Content starts

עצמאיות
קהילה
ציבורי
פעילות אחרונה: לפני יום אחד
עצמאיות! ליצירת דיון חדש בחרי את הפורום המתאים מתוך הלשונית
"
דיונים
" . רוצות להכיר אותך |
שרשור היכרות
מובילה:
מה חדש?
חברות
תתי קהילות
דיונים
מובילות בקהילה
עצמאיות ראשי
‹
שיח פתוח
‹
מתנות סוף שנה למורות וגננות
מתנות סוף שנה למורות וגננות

Content ends

Task details — From the first line to the last, return the data above exactly.

Output of the task —
עצמאיות
קהילה
ציבורי
פעילות אחרונה: לפני יום אחד
עצמאיות! ליצירת דיון חדש בחרי את הפורום המתאים מתוך הלשונית
"
דיונים
" . רוצות להכיר אותך |
שרשור היכרות
מובילה:
מה חדש?
חברות
תתי קהילות
דיונים
מובילות בקהילה
עצמאיות ראשי
‹
שיח פתוח
‹
מתנות סוף שנה למורות וגננות
מתנות סוף שנה למורות וגננות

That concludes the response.